Lalu, ratu itu melangkah mendekat menghampiri Caseyana dan memeluknya erat. Ia kemudian melihat Caseyana dari atas ke bawah dengan senyuman hangat. "Berkacalah, Caseyana. Kau sama sekali tidak berubah, masih sangat cantik," puji Aralia dengan kagum.
"Kau membuatku malu, Aralia. Jika aku cantik, lalu kau disebut apa? Dewi?" balas Caseyana dengan tawa lembut.
Aralia tersenyum sambil menoleh ke belakang, kemudian dengan lembut menarik gadis yang berada di belakangnya. "Dia anakku, Catallina," ujar Aralia sambil mendorong pelan Catallina agar berada di depan.
"Benarkah? Kau cantik sekali," puji Caseyana sambil mengelus lembut kepala Catallina yang tersipu malu. "Berapa umurmu, sayang?" tanya Caseyana dengan penuh kehangatan.
"17, yang mulia," jawab Catallina dengan sopan.
"Jangan panggil seperti itu, cukup bibi saja," ujar Caseyana tak kalah ramah.
"Baik, Bibi," jawab Catallina dengan senyum manisnya dengan sikap malu-malu.
"Sebentar ... umurmu 17, berarti kau lebih tua dari Dignus, dan lebih muda dari Enid. Maukah kau berkenalan dengan anak-anak bibi," tanya Caseyana dengan lembut. Catallina hanya menggangguk setuju, menyambut tawaran dari sang ratu.
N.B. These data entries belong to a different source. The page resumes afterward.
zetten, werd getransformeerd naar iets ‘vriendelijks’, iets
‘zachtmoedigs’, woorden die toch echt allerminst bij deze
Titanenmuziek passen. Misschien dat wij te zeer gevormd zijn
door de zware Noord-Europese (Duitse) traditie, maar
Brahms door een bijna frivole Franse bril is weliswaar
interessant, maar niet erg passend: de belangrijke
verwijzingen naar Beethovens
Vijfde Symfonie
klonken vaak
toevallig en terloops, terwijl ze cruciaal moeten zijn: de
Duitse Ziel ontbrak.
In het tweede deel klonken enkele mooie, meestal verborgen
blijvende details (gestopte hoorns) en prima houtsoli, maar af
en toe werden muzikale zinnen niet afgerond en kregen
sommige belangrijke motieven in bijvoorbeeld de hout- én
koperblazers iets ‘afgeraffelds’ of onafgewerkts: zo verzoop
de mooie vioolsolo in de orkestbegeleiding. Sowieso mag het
Caseyana menoleh ke belakang, mengarahkan pandangannya pada anak-anak mereka yang berdiri berbaris. Matanya berhenti sejenak pada Enid, dan kilas balik ke peristiwa beberapa bulan yang lalu singgah sebentar dalam pikirannya. Namun, dengan cepat, Caseyana mengusir ingatan tersebut, berfokus pada momen sekarang. "Enid, temani Catallina, dan kenalkan pada adik-adikmu," perintah Caseyana dengan suara yang tenang, mencoba menyelimuti rasa kekhawatiran yang tersemat di hatinya.
Enid, tanpa memberikan jawaban, langsung melangkah mendekati Catallina. Pandangan Caseyana singkat terarah pada anak sulungnya itu. Enid terlihat seakan tak perduli dengan Caseyana, hanya fokus membimbing Catallina menuju ke aduk-adiknya.
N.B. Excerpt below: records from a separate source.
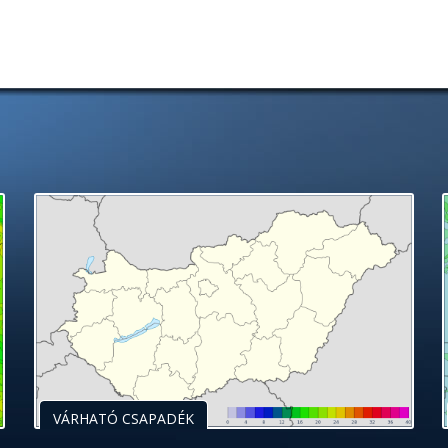
VÁRHATÓ CSAPADÉK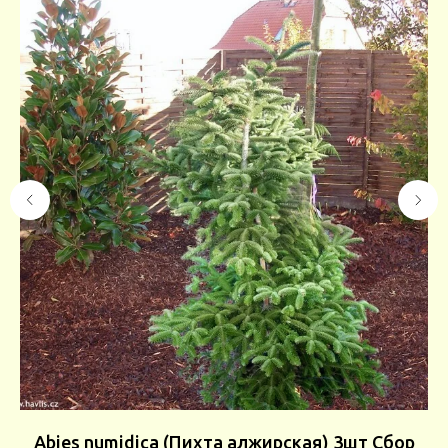
Abies numidica (Пихта алжирская) 3шт Сбор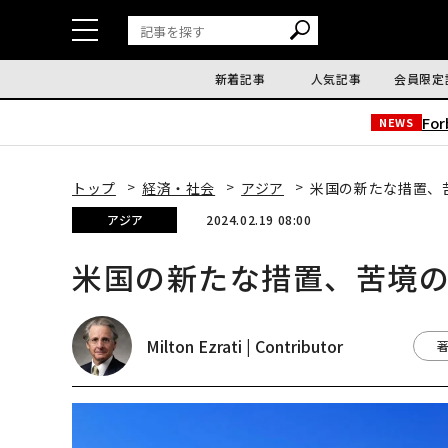
新着記事
人気記事
会員限定
Fo
NEWS
トップ
経済・社会
アジア
米国の新たな措置、
アジア
2024.02.19 08:00
米国の新たな措置、苦境
Milton Ezrati | Contributor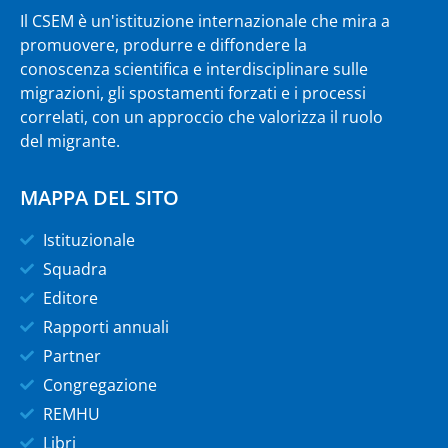
Il CSEM è un'istituzione internazionale che mira a
promuovere, produrre e diffondere la
conoscenza scientifica e interdisciplinare sulle
migrazioni, gli spostamenti forzati e i processi
correlati, con un approccio che valorizza il ruolo
del migrante.
MAPPA DEL SITO
Istituzionale
Squadra
Editore
Rapporti annuali
Partner
Congregazione
REMHU
Libri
Caseyana hanya tersenyum kecut, mencoba menyembunyikan perasaan kecewanya. Tiba-tiba, Aralia muncul mendekati Caseyana dan berbisik dengan penuh godaan. "Ada apa dengan ekspresimu itu, kau terlihat mencurigakan," ujar Aralia dengan senyum nakal.
Caseyana terkejut oleh kehadiran mendadak Aralia dan segera menoleh ke arahnya. "Tidak ada yang aneh dengan ekspresiku," ujar Caseyana dengan suara berusaha mempertahankan diri, tetapi ekspresinya membocorkan sekelumit perasaan bimbang yang ada dalam dirinya.
Aralia tersenyum menggoda, rambutnya yang tergerai lepas dihembus angin. Caseyana merasa tak nyaman dengan senyum Aralia yang begitu menggoda, dan dia berbisik mengingatkan sahabatnya itu. "Jangan berpikir yang tidak-tidak!"
Senyum Aralia semakin lebar. "Kau bisa menceritakan padaku, sayang," ujar Aralia, yang bisa langsung tau jika ada yang tidak beres terhadap sahabatnya itu.
"Kau benar-benar tak berubah sama sekali, aku tak suka dengan ekspresimu itu," gumam Caseyana kesal pada sikap Aralia, mencoba menyembunyikan kegelisahannya di balik senyuman tipisnya.